WHAT IS EXPECTED — Where does the string "Polatlı" appear in the records? Copy every line that contains it.

[Page images and extracted text]

━━━━━━━━

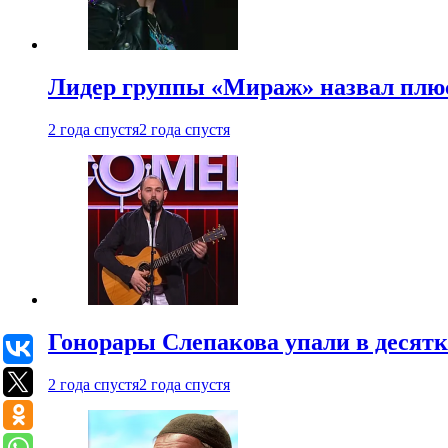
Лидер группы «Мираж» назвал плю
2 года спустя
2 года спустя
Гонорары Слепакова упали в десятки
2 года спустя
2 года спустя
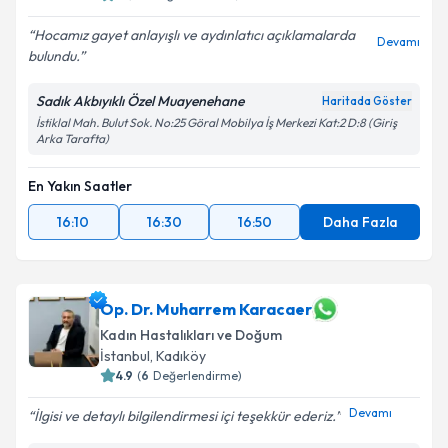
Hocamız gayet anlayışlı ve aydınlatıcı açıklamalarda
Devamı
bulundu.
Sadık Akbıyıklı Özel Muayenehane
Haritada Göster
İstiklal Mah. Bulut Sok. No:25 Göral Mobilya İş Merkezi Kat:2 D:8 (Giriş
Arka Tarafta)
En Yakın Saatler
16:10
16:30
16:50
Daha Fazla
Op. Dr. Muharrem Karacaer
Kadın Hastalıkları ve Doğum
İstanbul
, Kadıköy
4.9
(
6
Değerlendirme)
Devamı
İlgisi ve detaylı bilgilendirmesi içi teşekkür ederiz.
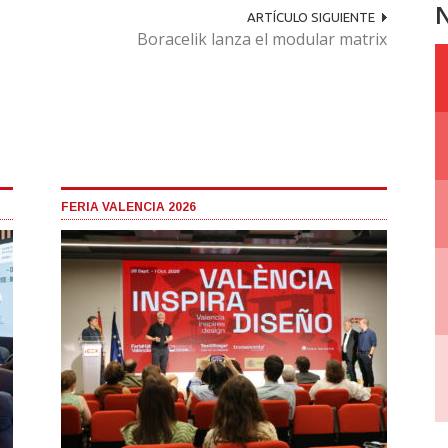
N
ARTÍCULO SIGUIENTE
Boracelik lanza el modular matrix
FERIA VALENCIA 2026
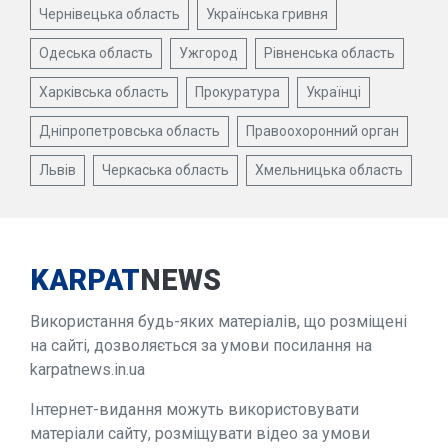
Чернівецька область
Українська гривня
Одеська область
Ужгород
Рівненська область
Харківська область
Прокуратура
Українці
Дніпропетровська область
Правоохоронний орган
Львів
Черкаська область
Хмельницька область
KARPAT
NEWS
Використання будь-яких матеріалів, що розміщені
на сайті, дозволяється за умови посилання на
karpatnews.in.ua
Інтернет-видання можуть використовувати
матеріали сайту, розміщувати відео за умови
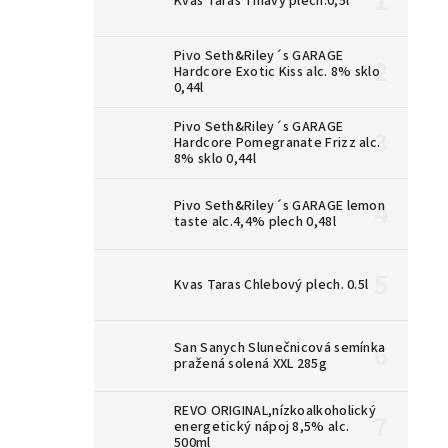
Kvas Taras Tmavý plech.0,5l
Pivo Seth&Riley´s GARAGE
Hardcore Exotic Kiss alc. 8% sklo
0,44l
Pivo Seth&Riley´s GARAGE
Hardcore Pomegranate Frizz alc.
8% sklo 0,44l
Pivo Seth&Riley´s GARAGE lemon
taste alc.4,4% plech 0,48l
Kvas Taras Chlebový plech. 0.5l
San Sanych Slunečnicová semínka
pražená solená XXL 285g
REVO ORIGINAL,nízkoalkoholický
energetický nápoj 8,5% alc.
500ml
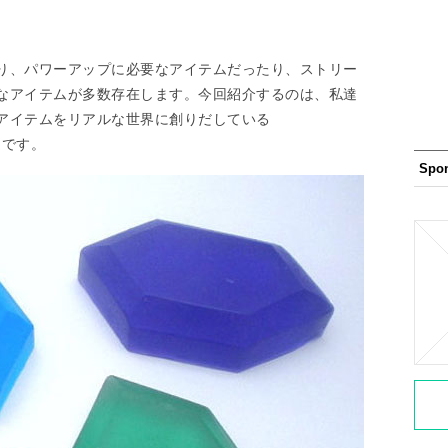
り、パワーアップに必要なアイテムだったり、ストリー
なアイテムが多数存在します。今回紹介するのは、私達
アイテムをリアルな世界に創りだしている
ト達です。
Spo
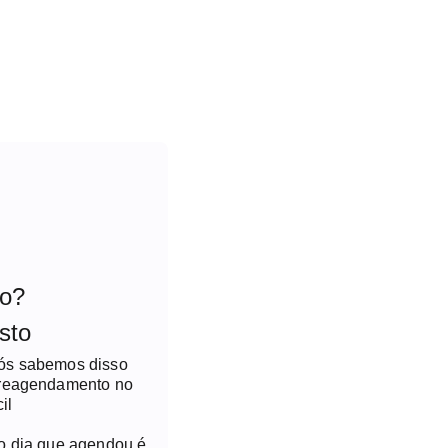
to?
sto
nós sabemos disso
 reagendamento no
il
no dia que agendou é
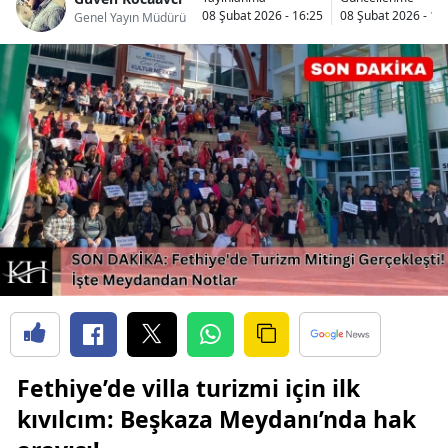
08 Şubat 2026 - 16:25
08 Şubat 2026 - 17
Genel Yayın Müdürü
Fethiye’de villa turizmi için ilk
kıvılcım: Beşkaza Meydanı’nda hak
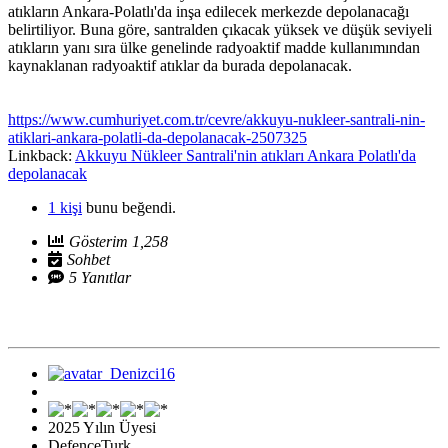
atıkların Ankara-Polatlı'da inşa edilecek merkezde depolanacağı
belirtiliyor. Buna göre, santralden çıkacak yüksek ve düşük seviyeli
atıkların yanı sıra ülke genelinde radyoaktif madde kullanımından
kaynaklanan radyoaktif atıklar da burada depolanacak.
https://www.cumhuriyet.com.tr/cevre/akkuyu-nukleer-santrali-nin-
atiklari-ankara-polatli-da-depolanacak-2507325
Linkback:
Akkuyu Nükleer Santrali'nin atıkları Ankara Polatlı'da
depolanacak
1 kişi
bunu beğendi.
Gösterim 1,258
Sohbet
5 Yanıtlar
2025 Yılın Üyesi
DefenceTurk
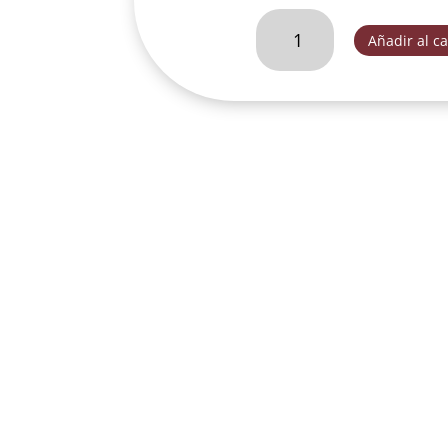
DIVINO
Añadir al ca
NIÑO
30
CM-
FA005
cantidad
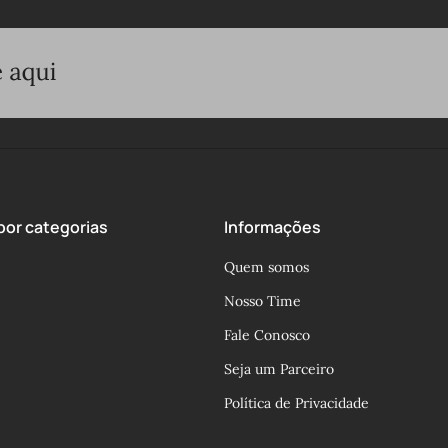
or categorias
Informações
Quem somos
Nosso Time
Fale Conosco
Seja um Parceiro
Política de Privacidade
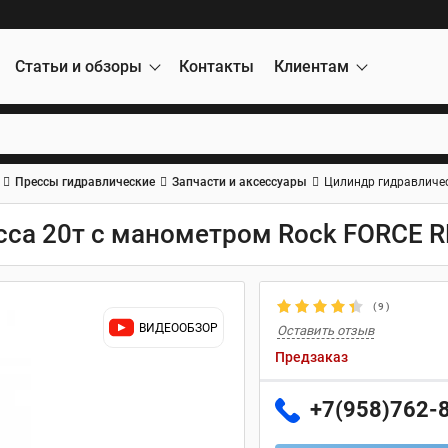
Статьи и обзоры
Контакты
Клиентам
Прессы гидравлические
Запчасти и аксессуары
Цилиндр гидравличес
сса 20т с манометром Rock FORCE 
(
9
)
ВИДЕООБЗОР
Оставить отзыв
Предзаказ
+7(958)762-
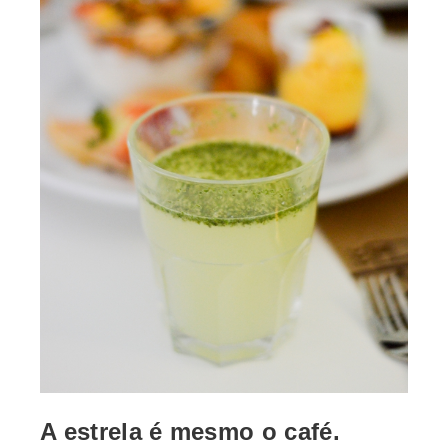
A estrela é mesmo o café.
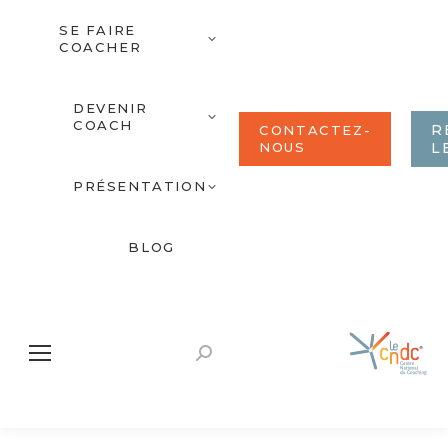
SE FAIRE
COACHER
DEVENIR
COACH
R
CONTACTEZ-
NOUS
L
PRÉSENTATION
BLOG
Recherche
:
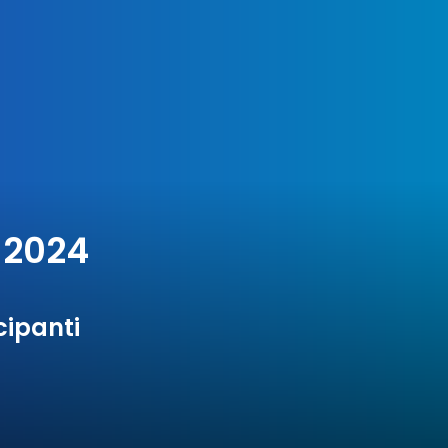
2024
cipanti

━━━━━━━━

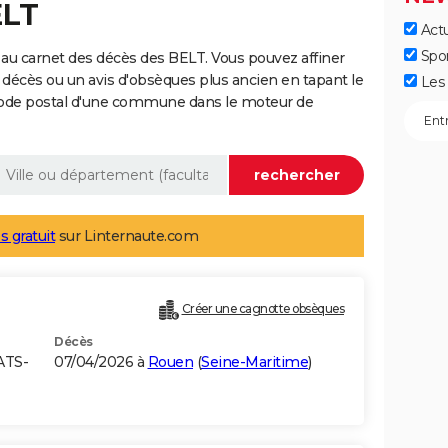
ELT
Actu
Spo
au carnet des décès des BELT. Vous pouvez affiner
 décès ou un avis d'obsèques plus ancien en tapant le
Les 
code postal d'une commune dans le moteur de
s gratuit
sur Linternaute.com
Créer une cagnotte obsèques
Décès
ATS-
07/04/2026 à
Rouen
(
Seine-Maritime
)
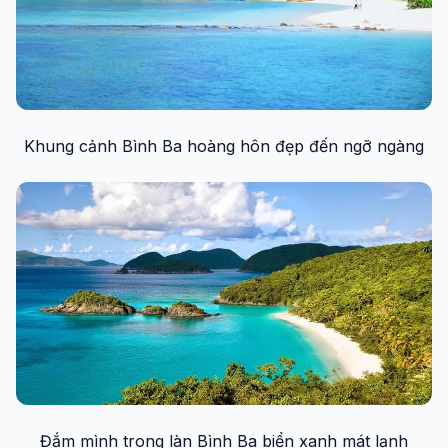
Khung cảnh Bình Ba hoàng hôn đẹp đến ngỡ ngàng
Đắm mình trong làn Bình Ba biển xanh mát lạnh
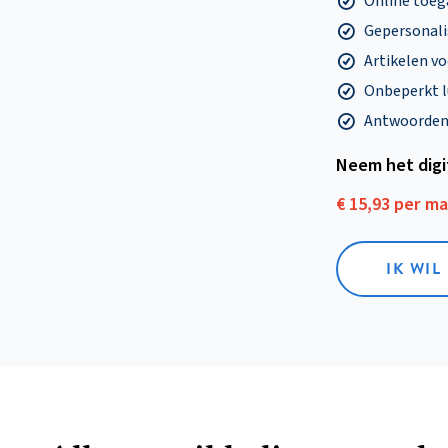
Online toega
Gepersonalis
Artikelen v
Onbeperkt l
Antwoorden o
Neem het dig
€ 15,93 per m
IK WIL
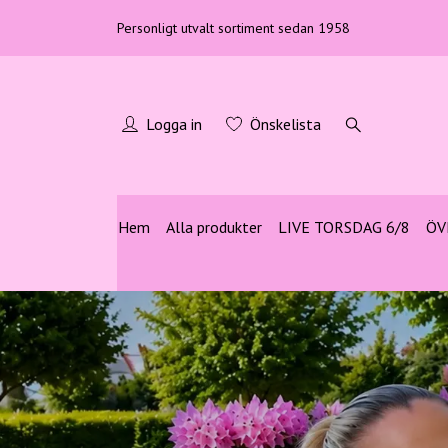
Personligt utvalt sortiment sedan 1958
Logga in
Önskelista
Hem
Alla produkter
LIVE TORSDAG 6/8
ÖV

━━━━━━━━

REPLY —
atıkların Ankara-Polatlı'da inşa edilecek merkezde depolanacağı
Akkuyu Nükleer Santrali'nin atıkları Ankara Polatlı'da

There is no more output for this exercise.